Document understanding data
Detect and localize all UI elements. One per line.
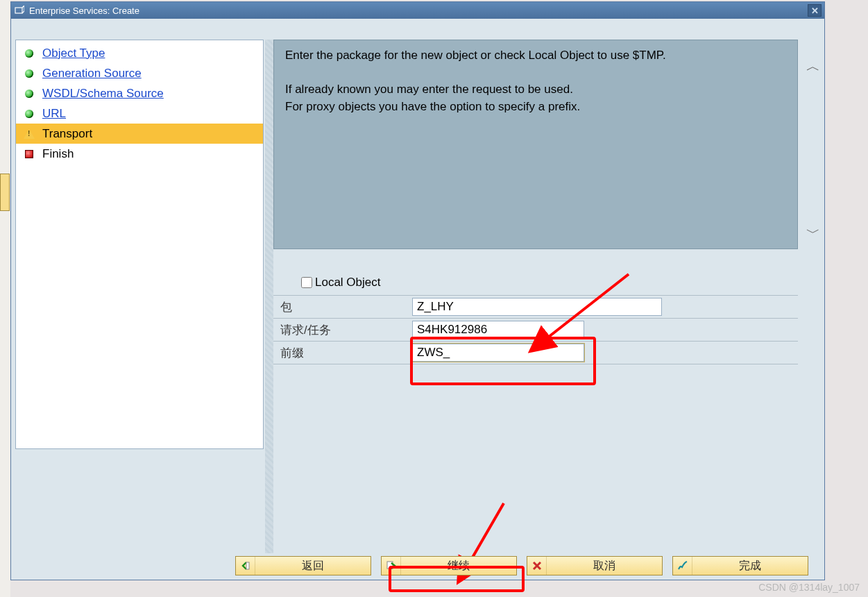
continue-icon	[382, 557, 401, 575]
back-button[interactable]: 返回	[235, 556, 371, 575]
status-green-icon	[23, 108, 35, 120]
cancel-icon	[527, 557, 547, 575]
instruction-line: For proxy objects you have the option to…	[285, 99, 786, 116]
instruction-line: Enter the package for the new object or …	[285, 47, 786, 65]
close-button[interactable]: ✕	[808, 4, 822, 17]
window-title: Enterprise Services: Create	[29, 6, 808, 16]
step-label: Finish	[42, 147, 74, 161]
background-strip	[0, 0, 10, 597]
complete-icon	[673, 557, 692, 575]
back-label: 返回	[255, 559, 371, 573]
footer-buttons: 返回 继续 取消 完成	[11, 556, 824, 575]
status-green-icon	[23, 47, 35, 60]
step-label: Object Type	[42, 47, 105, 60]
request-row: 请求/任务	[273, 318, 798, 341]
step-label: WSDL/Schema Source	[42, 87, 164, 101]
prefix-label: 前缀	[280, 345, 412, 361]
continue-button[interactable]: 继续	[381, 556, 517, 575]
request-label: 请求/任务	[280, 322, 412, 338]
complete-button[interactable]: 完成	[672, 556, 808, 575]
step-generation-source[interactable]: Generation Source	[16, 63, 263, 83]
dialog-window: Enterprise Services: Create ✕ Object Typ…	[10, 1, 825, 580]
package-label: 包	[280, 299, 412, 315]
status-green-icon	[23, 67, 35, 80]
continue-label: 继续	[401, 559, 516, 573]
complete-label: 完成	[692, 559, 808, 573]
prefix-input[interactable]	[412, 344, 584, 362]
titlebar: Enterprise Services: Create ✕	[11, 2, 824, 19]
status-green-icon	[23, 87, 35, 100]
instruction-line: If already known you may enter the reque…	[285, 81, 786, 99]
back-icon	[236, 557, 255, 575]
package-input[interactable]	[412, 298, 662, 316]
package-row: 包	[273, 295, 798, 318]
instructions-panel: Enter the package for the new object or …	[273, 40, 798, 249]
cancel-label: 取消	[547, 559, 662, 573]
step-url[interactable]: URL	[16, 103, 263, 124]
step-object-type[interactable]: Object Type	[16, 43, 263, 63]
status-warning-icon	[23, 128, 35, 140]
step-label: Transport	[42, 127, 92, 141]
dialog-body: Object Type Generation Source WSDL/Schem…	[11, 19, 824, 580]
request-input[interactable]	[412, 321, 584, 339]
step-wsdl-schema-source[interactable]: WSDL/Schema Source	[16, 83, 263, 103]
local-object-checkbox[interactable]	[301, 277, 312, 288]
watermark: CSDN @1314lay_1007	[758, 582, 860, 593]
step-label: Generation Source	[42, 67, 142, 81]
wizard-steps-list: Object Type Generation Source WSDL/Schem…	[16, 40, 263, 164]
local-object-row: Local Object	[301, 276, 798, 289]
scroll-up-icon[interactable]: ︿	[806, 59, 820, 73]
step-finish[interactable]: Finish	[16, 144, 263, 164]
panel-divider	[265, 40, 273, 553]
window-icon	[14, 5, 25, 16]
wizard-steps-panel: Object Type Generation Source WSDL/Schem…	[15, 40, 264, 449]
transport-form: Local Object 包 请求/任务 前缀	[273, 276, 798, 364]
svg-rect-3	[246, 562, 249, 569]
step-transport[interactable]: Transport	[16, 124, 263, 144]
svg-rect-0	[15, 8, 22, 13]
local-object-label: Local Object	[315, 276, 381, 289]
prefix-row: 前缀	[273, 341, 798, 364]
cancel-button[interactable]: 取消	[527, 556, 663, 575]
scroll-down-icon[interactable]: ﹀	[806, 226, 820, 239]
status-red-icon	[23, 148, 35, 160]
step-label: URL	[42, 107, 66, 121]
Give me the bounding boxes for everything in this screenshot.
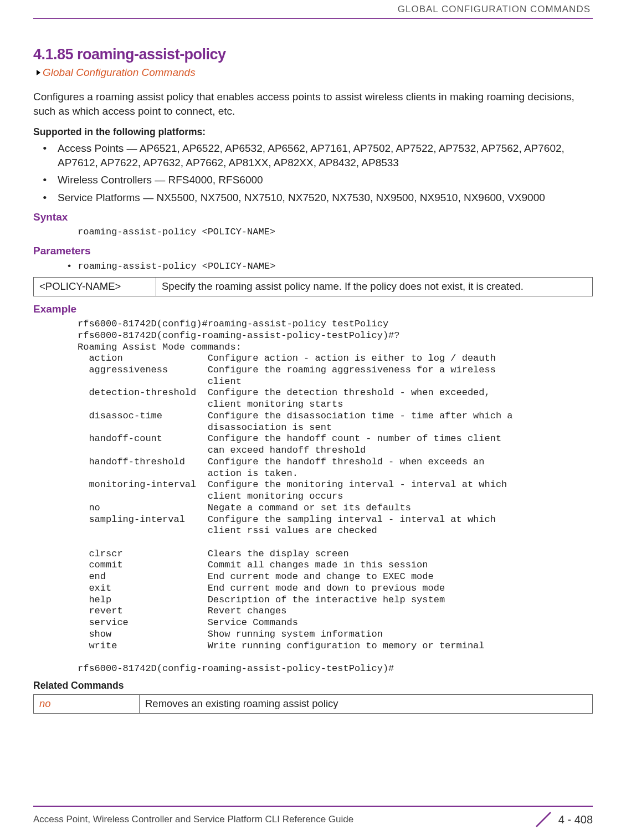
parameters-heading: Parameters: [33, 244, 593, 258]
related-desc-cell: Removes an existing roaming assist polic…: [140, 695, 593, 714]
syntax-heading: Syntax: [33, 210, 593, 224]
page-number: 4 - 408: [558, 812, 593, 827]
related-commands-table: no Removes an existing roaming assist po…: [33, 694, 593, 714]
footer-guide-title: Access Point, Wireless Controller and Se…: [33, 813, 353, 826]
related-heading: Related Commands: [33, 679, 593, 693]
section-title: 4.1.85 roaming-assist-policy: [33, 44, 593, 64]
example-heading: Example: [33, 302, 593, 316]
page-slash-icon: [533, 810, 554, 829]
list-item: Service Platforms — NX5500, NX7500, NX75…: [55, 191, 593, 205]
svg-line-0: [536, 812, 551, 827]
syntax-code: roaming-assist-policy <POLICY-NAME>: [78, 227, 593, 238]
supported-heading: Supported in the following platforms:: [33, 126, 593, 139]
breadcrumb-arrow-icon: [37, 70, 40, 75]
table-row: no Removes an existing roaming assist po…: [34, 695, 593, 714]
breadcrumb[interactable]: Global Configuration Commands: [37, 65, 593, 80]
page-header: GLOBAL CONFIGURATION COMMANDS: [33, 0, 593, 16]
header-rule: [33, 18, 593, 19]
list-item: Wireless Controllers — RFS4000, RFS6000: [55, 173, 593, 187]
page-footer: Access Point, Wireless Controller and Se…: [33, 806, 593, 829]
param-desc-cell: Specify the roaming assist policy name. …: [156, 278, 593, 296]
example-code-block: rfs6000-81742D(config)#roaming-assist-po…: [78, 319, 593, 675]
footer-rule: [33, 806, 593, 807]
parameters-table: <POLICY-NAME> Specify the roaming assist…: [33, 277, 593, 296]
table-row: <POLICY-NAME> Specify the roaming assist…: [34, 278, 593, 296]
list-item: Access Points — AP6521, AP6522, AP6532, …: [55, 141, 593, 170]
page-number-block: 4 - 408: [533, 810, 593, 829]
related-key-cell[interactable]: no: [34, 695, 140, 714]
platform-list: Access Points — AP6521, AP6522, AP6532, …: [55, 141, 593, 205]
breadcrumb-text: Global Configuration Commands: [43, 66, 196, 78]
intro-paragraph: Configures a roaming assist policy that …: [33, 90, 593, 118]
param-key-cell: <POLICY-NAME>: [34, 278, 156, 296]
parameters-bullet: • roaming-assist-policy <POLICY-NAME>: [66, 260, 593, 273]
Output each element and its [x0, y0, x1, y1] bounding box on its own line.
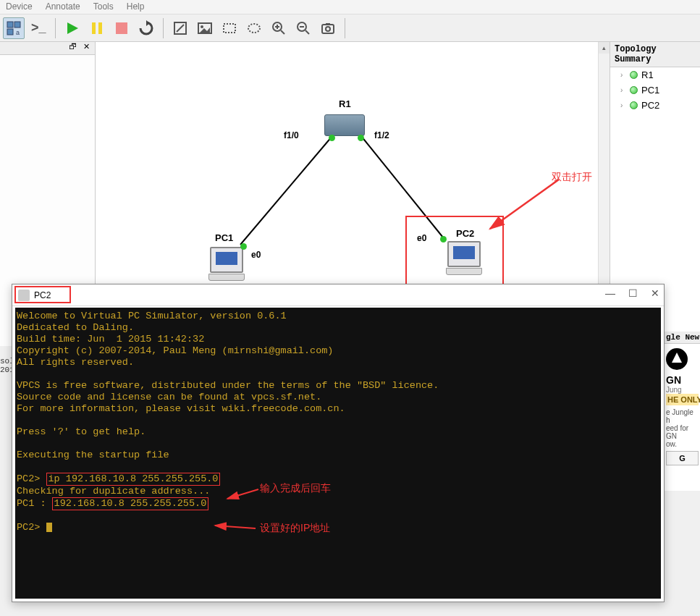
svg-point-14: [248, 24, 260, 33]
svg-rect-1: [14, 22, 20, 28]
link-status-dot: [358, 135, 364, 141]
console-button[interactable]: >_: [28, 17, 49, 39]
news-line: e Jungle h: [666, 408, 699, 424]
svg-rect-8: [116, 22, 127, 34]
chevron-right-icon[interactable]: ›: [620, 71, 626, 79]
toolbar-separator: [345, 18, 345, 38]
gns3-logo-icon: [666, 348, 688, 370]
pc1[interactable]: [210, 247, 243, 273]
left-panel-header: 🗗 ✕: [0, 42, 95, 55]
toolbar: a >_: [0, 14, 700, 42]
toolbar-separator: [55, 18, 56, 38]
menu-help[interactable]: Help: [127, 1, 145, 12]
tree-label: PC1: [641, 85, 659, 96]
toolbar-separator: [163, 18, 164, 38]
go-button[interactable]: G: [666, 451, 699, 465]
only-badge: HE ONLY: [666, 394, 699, 405]
zoom-in-button[interactable]: [268, 17, 290, 39]
play-button[interactable]: [62, 17, 83, 39]
svg-rect-13: [224, 24, 235, 33]
svg-marker-9: [146, 20, 150, 26]
svg-point-12: [201, 25, 203, 28]
tree-item-r1[interactable]: › R1: [610, 67, 700, 83]
tree-item-pc1[interactable]: › PC1: [610, 83, 700, 98]
link-status-dot: [329, 135, 335, 141]
annotation-text-enter: 输入完成后回车: [260, 482, 331, 495]
close-icon[interactable]: ✕: [81, 42, 92, 51]
news-line: eed for GN: [666, 424, 699, 440]
router-r1[interactable]: [324, 114, 365, 136]
pc1-if: e0: [251, 250, 261, 260]
tree-label: PC2: [641, 100, 659, 111]
chevron-right-icon[interactable]: ›: [620, 101, 626, 109]
menu-annotate[interactable]: Annotate: [46, 1, 80, 12]
svg-rect-24: [326, 23, 330, 25]
zoom-out-button[interactable]: [292, 17, 314, 39]
svg-point-23: [326, 27, 330, 31]
image-button[interactable]: [194, 17, 216, 39]
pc1-label: PC1: [215, 232, 233, 243]
svg-text:>_: >_: [31, 20, 46, 35]
svg-rect-6: [92, 22, 96, 34]
brand-text: GN: [666, 374, 699, 386]
ellipse-button[interactable]: [243, 17, 265, 39]
news-header: gle News: [665, 332, 700, 344]
svg-line-20: [305, 30, 309, 34]
stop-button[interactable]: [111, 17, 132, 39]
annotation-arrow: [227, 489, 258, 499]
link-r1-pc1: [240, 136, 332, 245]
note-button[interactable]: [169, 17, 191, 39]
reload-button[interactable]: [135, 17, 157, 39]
r1-if-left: f1/0: [284, 130, 299, 140]
svg-marker-5: [67, 22, 78, 34]
annotation-box-pc2: [405, 216, 504, 285]
status-dot-icon: [630, 101, 638, 109]
brand-sub: Jung: [666, 386, 699, 394]
status-dot-icon: [630, 71, 638, 79]
r1-if-right: f1/2: [374, 130, 389, 140]
svg-rect-7: [98, 22, 102, 34]
screenshot-button[interactable]: [317, 17, 339, 39]
select-tool-button[interactable]: a: [3, 17, 25, 39]
news-line: ow.: [666, 440, 699, 448]
rect-button[interactable]: [219, 17, 240, 39]
scroll-up-icon[interactable]: ▴: [599, 42, 610, 54]
menu-tools[interactable]: Tools: [93, 1, 114, 12]
router-r1-label: R1: [339, 98, 351, 109]
svg-rect-2: [7, 29, 13, 35]
svg-text:a: a: [16, 29, 20, 36]
annotation-text-ip: 设置好的IP地址: [260, 522, 330, 535]
tree-item-pc2[interactable]: › PC2: [610, 98, 700, 113]
link-status-dot: [240, 243, 247, 250]
tree-label: R1: [641, 69, 654, 80]
news-panel: gle News GN Jung HE ONLY e Jungle h eed …: [664, 332, 700, 491]
pause-button[interactable]: [86, 17, 108, 39]
pc1-base: [208, 274, 245, 281]
menu-bar: Device Annotate Tools Help: [0, 0, 700, 14]
annotation-arrow: [215, 526, 256, 528]
svg-rect-22: [322, 25, 334, 33]
menu-device[interactable]: Device: [6, 1, 33, 12]
status-dot-icon: [630, 86, 638, 94]
chevron-right-icon[interactable]: ›: [620, 86, 626, 94]
undock-icon[interactable]: 🗗: [67, 42, 79, 51]
annotation-text-dblclick: 双击打开: [552, 171, 592, 184]
svg-line-16: [281, 30, 284, 34]
svg-rect-0: [7, 22, 13, 28]
terminal-window: PC2 — ☐ ✕ Welcome to Virtual PC Simulato…: [12, 284, 665, 602]
topology-summary-title: Topology Summary: [610, 42, 700, 67]
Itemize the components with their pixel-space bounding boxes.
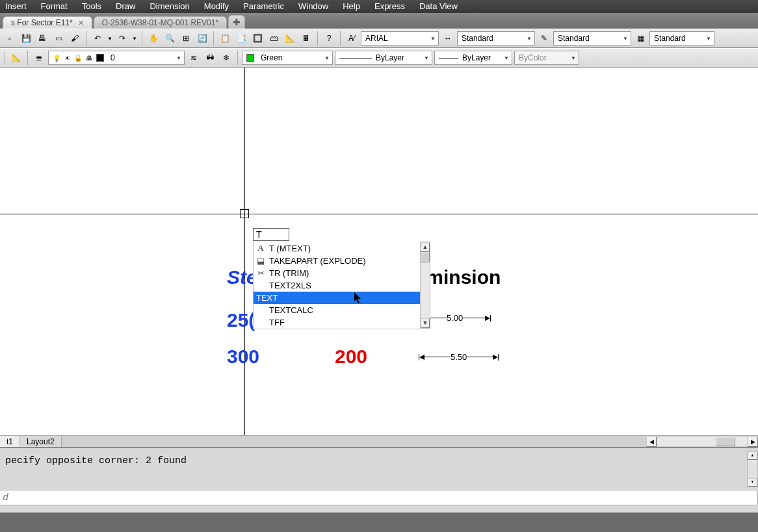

= What to work on =
After reading through the records, count the lines that hold the string "Device" and give only the count.

= Task response =
2